I'm pushing for something that will improve the balance automatically, not something that will solve nothing except to propel us to the ATP faster.
What I am really concerned about is losing up to four player countries, possibly even more, as relevant forces in the game because you chose, despite being told precisely what would and did happen, to impose 20% inflation on everybody with no consideration to what the map actually does or who actually benefits. The only fair way to address this after game start is TC's suggestion. The across the board deflation will lessen the extra tech burdens described above, but, more importantly, will give them a better shot at remaining militarily competitive, so that, with subsidies from foreign powers, they can stay in the game.
At most, I would providing arbitrary deflation to some of these countries as an acceptable solution. Sweden, more than the rest, makes some sense.
But fairness is not the only ground on which I oppose what you're suggesting. It might help "balance"-the only one you seem to care about, which is the one that involves Spain and France-but it would not help Russia, Poland, Sweden and Persia. Indeed, by reducing Spain's effective buying capacity, it would arguably leave them even worse off, as they would lose their likeliest source of subsidies, but at the very least it would not help. Are you seriously suggesting their prime competitor is Spain? Are you seriously suggesting that slowing down Spain is what they really need, when they will end up two CRTs behind all their neighbors (except each other, of course-there is another solution here, which is they they're allowed to play a side game of their own)?
What about the OE? What about Brandenburg, and Burgundy? Spain has the most trade, but it's not the only one with it. Sweden and Poland are primarily threatened by Brandenburg, which has a great advantage because of its trade. Russia is primarily threatened by the OE, which also outstrips it in tech because of trade. This is not a selfish argument on my part. France has good enough tech speed. I don't give a shit, on my own behalf. I would be willing to take the same extra inflation as Spain if that were necessary, because I hate more than anything feeling that I am being unfair to somebody else for my own gain. But this is the sensible solution, and the only one that will, on its own account, maintain the balance as the game goes on. We won't have to have more of these ridiculous arguments. We just process the numbers and add them into the save.

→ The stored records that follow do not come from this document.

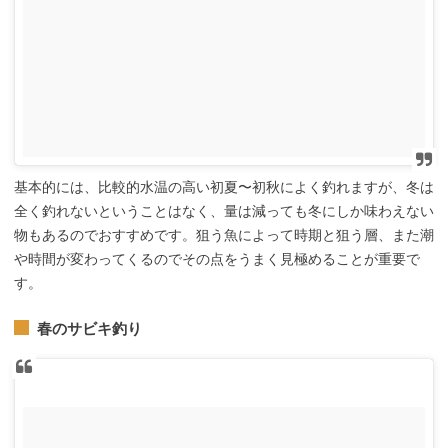
基本的には、比較的水温の高い初夏〜初秋によく釣れますが、冬は
全く釣れないということはなく、量は減っても冬にしか味わえない
物もあるのでおすすめです。狙う魚によって時期と狙う層、また潮
や時間が変わってくるのでその点をうまく見極めることが重要で
す。
春のサビキ釣り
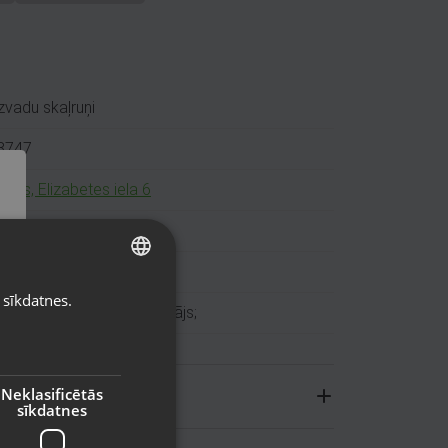
vadu skaļruņi
8747
ums, Elizabetes iela 6
71 25484943
ns (Garantija 24 mēneši)
 sīkdatnes.
LATVIAN
ģinālais iepakojums; lādētājs;
RUSSIAN
LITHUANIAN
Neklasificētās
sīkdatnes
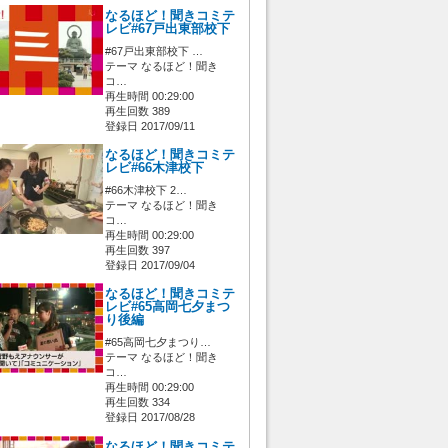
なるほど！聞きコミテ
レビ#67戸出東部校下
#67戸出東部校下 …
テーマ なるほど！聞き
コ…
再生時間 00:29:00
再生回数 389
登録日 2017/09/11
なるほど！聞きコミテ
レビ#66木津校下
#66木津校下 2…
テーマ なるほど！聞き
コ…
再生時間 00:29:00
再生回数 397
登録日 2017/09/04
なるほど！聞きコミテ
レビ#65高岡七夕まつ
り後編
#65高岡七夕まつり…
テーマ なるほど！聞き
コ…
再生時間 00:29:00
再生回数 334
登録日 2017/08/28
なるほど！聞きコミテ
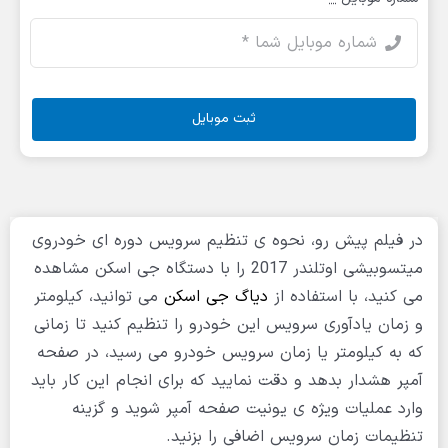
ثبت موبایل
در فیلم پیش رو، نحوه ی تنظیم سرویس دوره ای خودروی
میتسوبیشی اوتلندر 2017 را با دستگاه جی اسکن مشاهده
می کنید، با استفاده از
دیاگ جی اسکن
می توانید، کیلومتر
و زمان یادآوری سرویس این خودرو را تنظیم کنید تا زمانی
که به کیلومتر یا زمان سرویس خودرو می رسید، در صفحه
آمپر هشدار بدهد و دقت نمایید که برای انجام این کار باید
وارد عملیات ویژه ی یونیت صفحه آمپر شوید و گزینه
تنظیمات زمان سرویس اضافی را بزنید.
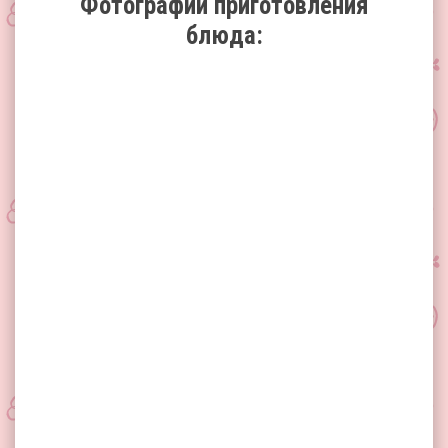
Фотографии приготовления
блюда:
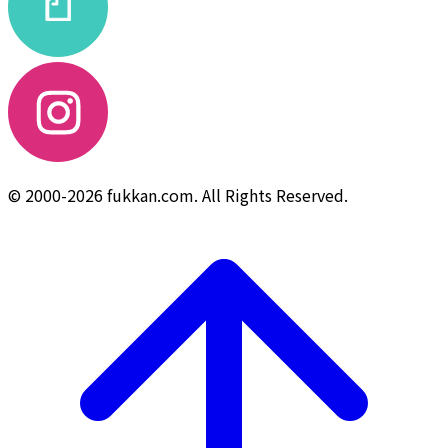
© 2000-2026 fukkan.com. All Rights Reserved.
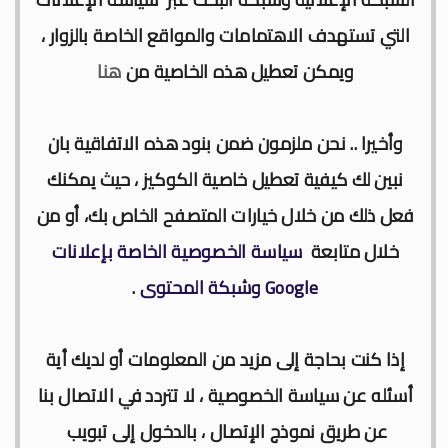
التي تستهدف الاهتمامات والمواقع الخاصة بالزوار ،
ويمكن تعطيل هذه الخاصية من
هنا
وأخيرا .. نحن ملزمون ضمن بنود هذه الاتفاقية بان
نبين لك كيفية تعطيل خاصية الكوكيز ، حيث يمكنك
فعل ذلك من خلال خيارات المتصفح الخاص بك، أو من
خلال متابعة
سياسة الخصوصية الخاصة بإعلانات
Google وشبكة المحتوى
.
إذا كنت بحاجة إلى مزيد من المعلومات أو لديك أية
أسئله عن سياسة الخصوصية ، لا تتردد في الاتصال بنا
عن طريق نموذج الإتصال ، بالدخول إلى تبويب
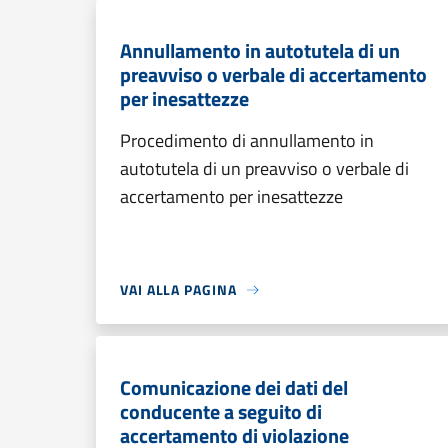
Annullamento in autotutela di un
preavviso o verbale di accertamento
per inesattezze
Procedimento di annullamento in
autotutela di un preavviso o verbale di
accertamento per inesattezze
VAI ALLA PAGINA
Comunicazione dei dati del
conducente a seguito di
accertamento di violazione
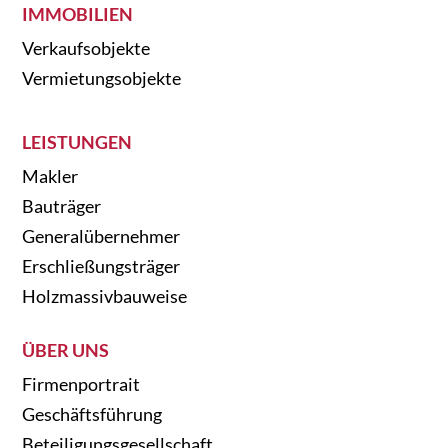
IMMOBILIEN
Verkaufsobjekte
Vermietungsobjekte
LEISTUNGEN
Makler
Bauträger
Generalübernehmer
Erschließungsträger
Holzmassivbauweise
ÜBER UNS
Firmenportrait
Geschäftsführung
Beteiligungsgesellschaft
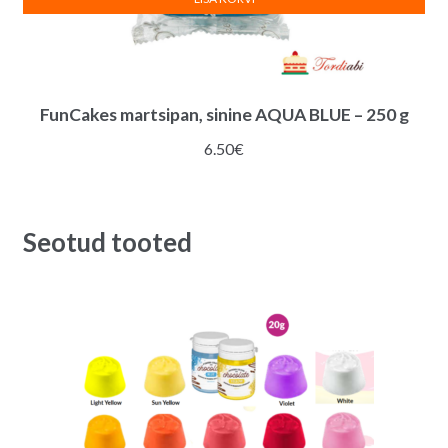
FunCakes martsipan, sinine AQUA BLUE – 250 g
6.50
€
Seotud tooted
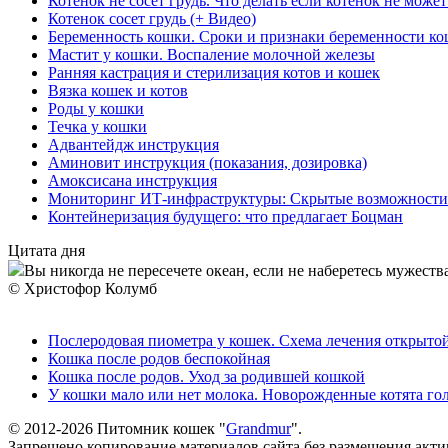
Котенок не сосет грудь. Что делать если котенок не може
Котенок сосет грудь (+ Видео)
Беременность кошки. Сроки и признаки беременности к
Мастит у кошки. Воспаление молочной железы
Ранняя кастрация и стерилизация котов и кошек
Вязка кошек и котов
Роды у кошки
Течка у кошки
Адвантейдж инструкция
Аминовит инструкция (показания, дозировка)
Амоксисана инструкция
Мониторинг ИТ-инфраструктуры: Скрытые возможности
Контейнеризация будущего: что предлагает Боцман
Цитата дня
Вы никогда не пересечете океан, если не наберетесь мужества
© Христофор Колумб
Послеродовая пиометра у кошек. Схема лечения открыто
Кошка после родов беспокойная
Кошка после родов. Уход за родившей кошкой
У кошки мало или нет молока. Новорожденные котята го
© 2012-2026 Питомник кошек "
Grandmur
".
Запрещено копирование материалов сайта без размещения акти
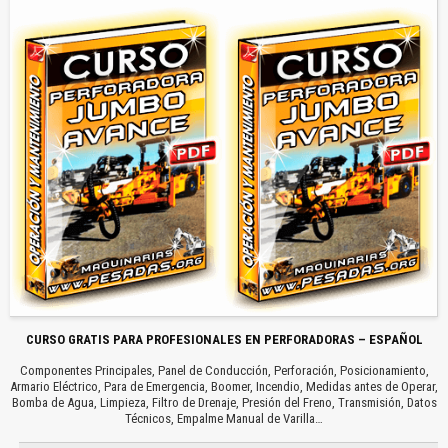
CURSO GRATIS PARA PROFESIONALES EN PERFORADORAS – ESPAÑOL
Componentes Principales, Panel de Conducción, Perforación, Posicionamiento,
Armario Eléctrico, Para de Emergencia, Boomer, Incendio, Medidas antes de Operar,
Bomba de Agua, Limpieza, Filtro de Drenaje, Presión del Freno, Transmisión, Datos
Técnicos, Empalme Manual de Varilla…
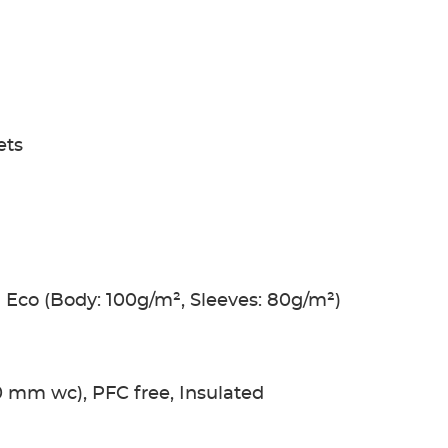
ets
n Eco (Body: 100g/m², Sleeves: 80g/m²)
 mm wc), PFC free, Insulated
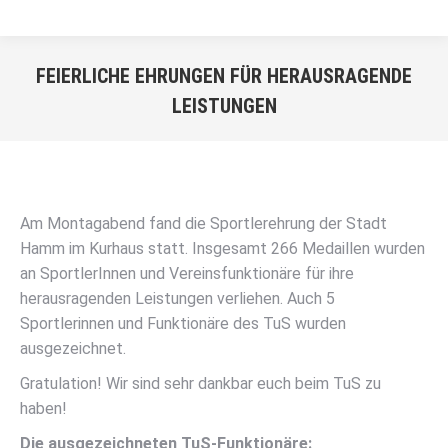
FEIERLICHE EHRUNGEN FÜR HERAUSRAGENDE
LEISTUNGEN
Sie befinden sich hier:
Am Montagabend fand die Sportlerehrung der Stadt
Hamm im Kurhaus statt. Insgesamt 266 Medaillen wurden
an SportlerInnen und Vereinsfunktionäre für ihre
herausragenden Leistungen verliehen. Auch 5
Sportlerinnen und Funktionäre des TuS wurden
ausgezeichnet.
Gratulation! Wir sind sehr dankbar euch beim TuS zu
haben!
Die ausgezeichneten TuS-Funktionäre:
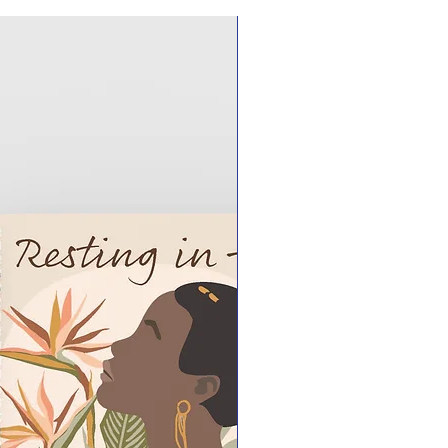
 bureau de poste local pour plus
us avez des inquiétudes.
peuvent opter pour le ramassage
n, si vous le souhaitez ; sans frais
 clients locaux commandent des
t Your Way et choisissent de
our et une heure de ramassage.
li en envoyant une demande par
que à kakkaw850@gmail.com.
nication par e-mail, nous
eure et un lieu désignés pour
ande personnalisée. Les lieux de
trouvent dans le comté de New
 toujours dans un établissement
.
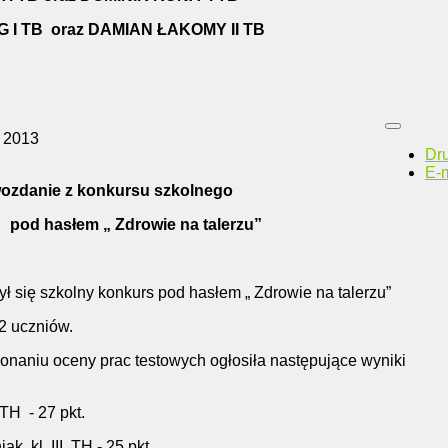
I TB oraz DAMIAN ŁAKOMY II TB
 2013
Dr
E-m
ozdanie z konkursu szkolnego
pod hasłem „ Zdrowie na talerzu”
ł się szkolny konkurs pod hasłem „ Zdrowie na talerzu”
2 uczniów.
naniu oceny prac testowych ogłosiła następujące wyniki
I TH - 27 pkt.
ak kl. III TH - 25 pkt.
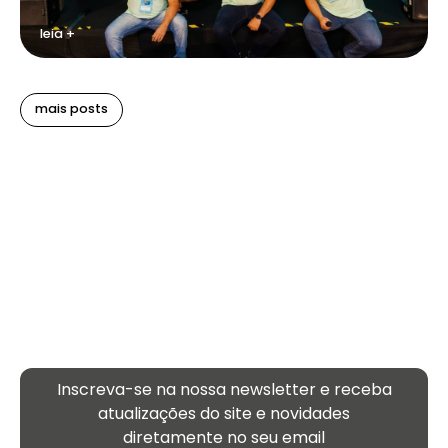
leia +
mais posts
Inscreva-se na nossa newsletter e receba
atualizações
do site e novidades
diretamente no seu email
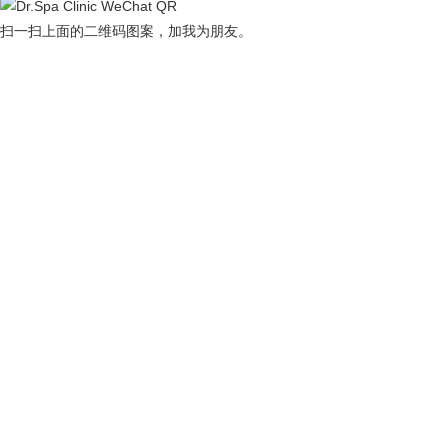
扫一扫上面的二维码图案，加我为朋友。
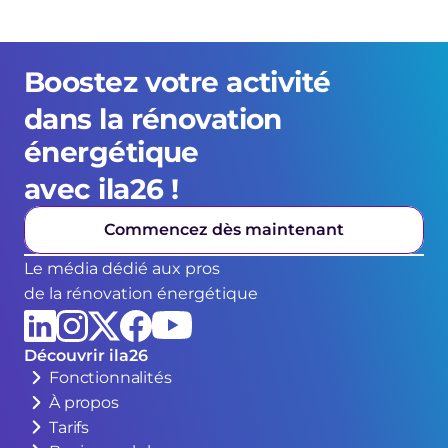
Boostez votre activité 
dans la rénovation 
énergétique 
avec ila26 !
Commencez dès maintenant
Le média dédié aux pros
de la rénovation énergétique
Découvrir ila26
Fonctionnalités
À propos
Tarifs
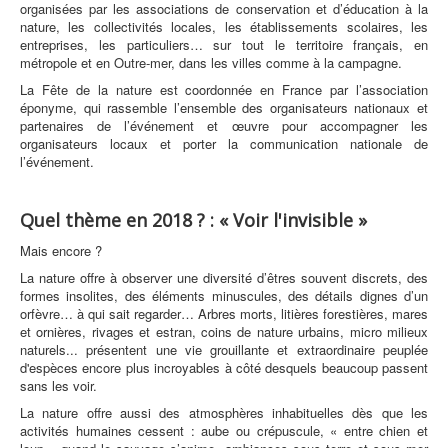
organisées par les associations de conservation et d’éducation à la
nature, les collectivités locales, les établissements scolaires, les
entreprises, les particuliers… sur tout le territoire français, en
métropole et en Outre-mer, dans les villes comme à la campagne.
La Fête de la nature est coordonnée en France par l’association
éponyme, qui rassemble l’ensemble des organisateurs nationaux et
partenaires de l’événement et œuvre pour accompagner les
organisateurs locaux et porter la communication nationale de
l’événement.
Quel thème en 2018 ? : « Voir l'invisible »
Mais encore ?
La nature offre à observer une diversité d’êtres souvent discrets, des
formes insolites, des éléments minuscules, des détails dignes d’un
orfèvre… à qui sait regarder… Arbres morts, litières forestières, mares
et ornières, rivages et estran, coins de nature urbains, micro milieux
naturels... présentent une vie grouillante et extraordinaire peuplée
d'espèces encore plus incroyables à côté desquels beaucoup passent
sans les voir.
La nature offre aussi des atmosphères inhabituelles dès que les
activités humaines cessent : aube ou crépuscule, « entre chien et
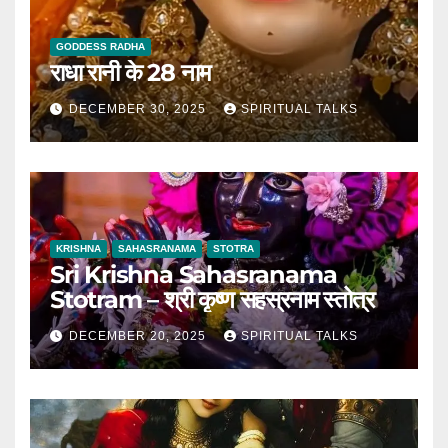
GODDESS RADHA
राधा रानी के 28 नाम
DECEMBER 30, 2025
SPIRITUAL TALKS
KRISHNA
SAHASRANAMA
STOTRA
Sri Krishna Sahasranama
Stotram – श्री कृष्ण सहस्रनाम स्तोत्र
DECEMBER 20, 2025
SPIRITUAL TALKS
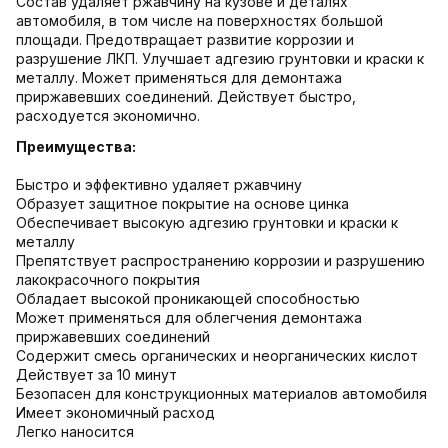
Состав удаляет ржавчину на кузове и деталях
автомобиля, в том числе на поверхностях большой
площади. Предотвращает развитие коррозии и
разрушение ЛКП. Улучшает адгезию грунтовки и краски к
металлу. Может применяться для демонтажа
приржавевших соединений. Действует быстро,
расходуется экономично.
Преимущества:
Быстро и эффективно удаляет ржавчину
Образует защитное покрытие на основе цинка
Обеспечивает высокую адгезию грунтовки и краски к
металлу
Препятствует распространению коррозии и разрушению
лакокрасочного покрытия
Обладает высокой проникающей способностью
Может применяться для облегчения демонтажа
приржавевших соединений
Содержит смесь органических и неорганических кислот
Действует за 10 минут
Безопасен для конструкционных материалов автомобиля
Имеет экономичный расход
Легко наносится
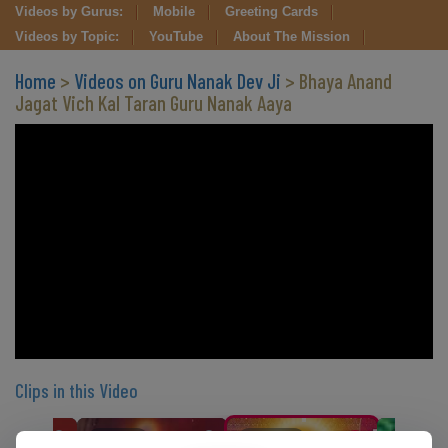
Videos by Gurus:
Mobile
Greeting Cards
Videos by Topic:
YouTube
About The Mission
Home
>
Videos on Guru Nanak Dev Ji
> Bhaya Anand
Jagat Vich Kal Taran Guru Nanak Aaya
Clips in this Video
CLIP 9
CLIP 10
CLIP 11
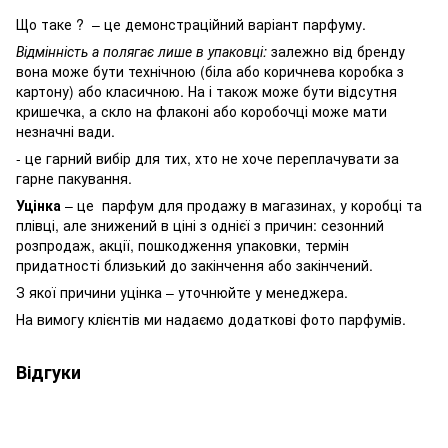
Що таке ? – це демонстраційний варіант парфуму.
Відмінність а полягає лише в упаковці:
залежно від бренду
вона може бути технічною (біла або коричнева коробка з
картону) або класичною. На і також може бути відсутня
кришечка, а скло на флаконі або коробочці може мати
незначні вади.
- це гарний вибір для тих, хто не хоче переплачувати за
гарне пакування.
Уцінка
– це парфум для продажу в магазинах, у коробці та
плівці, але знижений в ціні з однієї з причин: сезонний
розпродаж, акції, пошкодження упаковки, термін
придатності близький до закінчення або закінчений.
З якої причини уцінка – уточнюйте у менеджера.
На вимогу клієнтів ми надаємо додаткові фото парфумів.
Відгуки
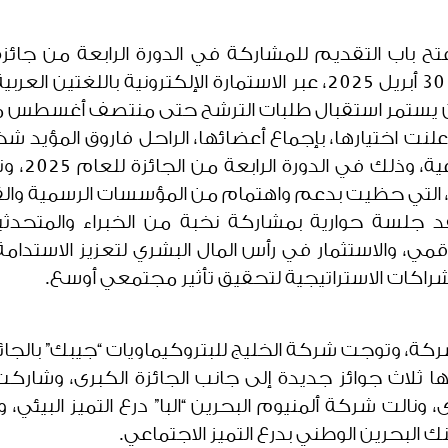
تح باب التقديم للمشاركة في الدورة الرابعة من جائزة 
للشركات، ابتداء من الأربعاء الموافق 30 أبريل 2025، عبر الاستمارة الإ
 أعلنت اختيارها، بإجماع أعضائها، الراحل فاروق المؤيد
البارزة في
ة، التي حظيت بدعم واهتمام من المؤسسات الرسمية وال
د جلسة حوارية بمشاركة نخبة من الخبراء والمتحدث
قمي، والاستثمار في رأس المال البشري لتعزيز الاستدا
الشراكات الاستراتيجية لتحقيق تأثير مجتمعي أوسع.
رى، ونالت شركة ألمنيوم البحرين “البا” درع التميز ال
نك البحرين الوطني بدرع التميز الاجتماعي.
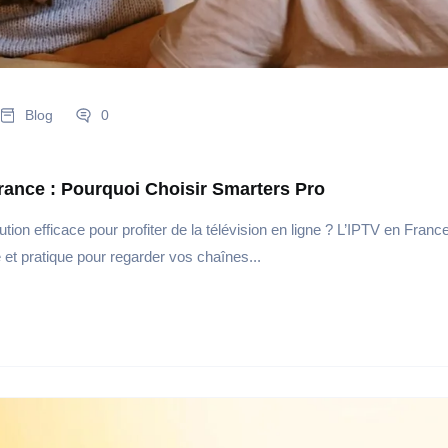
Blog
0
France : Pourquoi Choisir Smarters Pro
tion efficace pour profiter de la télévision en ligne ? L’IPTV en Franc
 et pratique pour regarder vos chaînes...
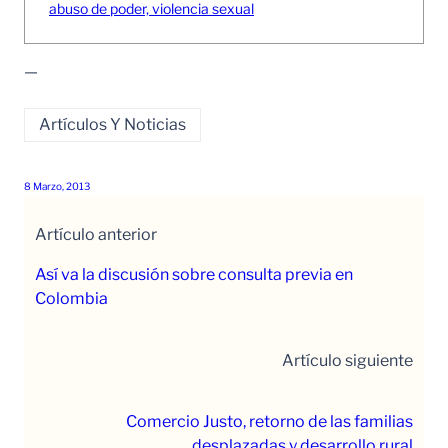
abuso de poder, violencia sexual
—
Artículos Y Noticias
8 Marzo, 2013
Artículo anterior
Así va la discusión sobre consulta previa en
Colombia
Artículo siguiente
Comercio Justo, retorno de las familias
desplazadas y desarrollo rural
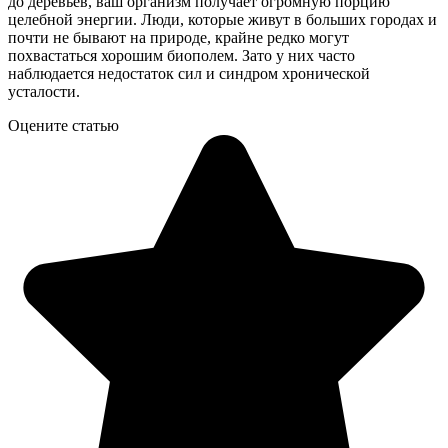
до деревьев, ваш организм получает огромную порцию
целебной энергии. Люди, которые живут в больших городах и
почти не бывают на природе, крайне редко могут
похвастаться хорошим биополем. Зато у них часто
наблюдается недостаток сил и синдром хронической
усталости.
Оцените статью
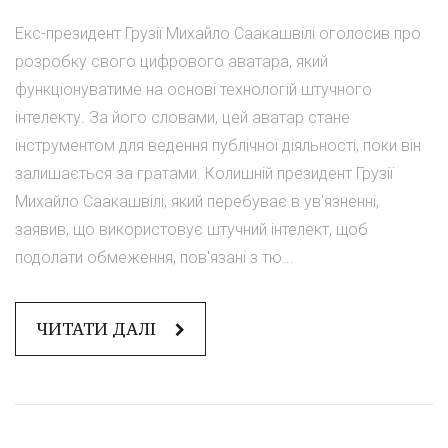
Екс-президент Грузії Михайло Саакашвілі оголосив про
розробку свого цифрового аватара, який
функціонуватиме на основі технологій штучного
інтелекту. За його словами, цей аватар стане
інструментом для ведення публічної діяльності, поки він
залишається за гратами. Колишній президент Грузії
Михайло Саакашвілі, який перебуває в ув'язненні,
заявив, що використовує штучний інтелект, щоб
подолати обмеження, пов'язані з тю...
ЧИТАТИ ДАЛІ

Yes, as with everything else, insisting nothing needed to be changed because you couldn't be bothered turned out poorly. However, this is not something you can just impose after game start, as I explicitly warned you before the first session.
This is no worse than lobbying for a change to the gold inflation rule to help yourself, except that I am thinking of the game, and you were thinking only of Spain, a country which already, by that time, had shot far into the lead.
Now, I personally have no objection to setting a floor in a session or two, but, as with increasing the trade or gold inflation penalties, this disproportionately harms specific countries, which (to clarify in light of yet more sophistry) is what I've generally understood to be off-limits without consent after game start. It should not be done if even one player objects to it. I imagine England might and rightfully so (at 8.3% inflation). Holland, too, should get a bunch of deflations and it looks like Aladar was deliberately avoiding inflation in order to get below the cap.
That's great to hear.
I agree, about delaying the process. I didn't realize that England was already at 8.3, but this is, like the trade thing, a good rule that would help the game along, even if only applied down the road.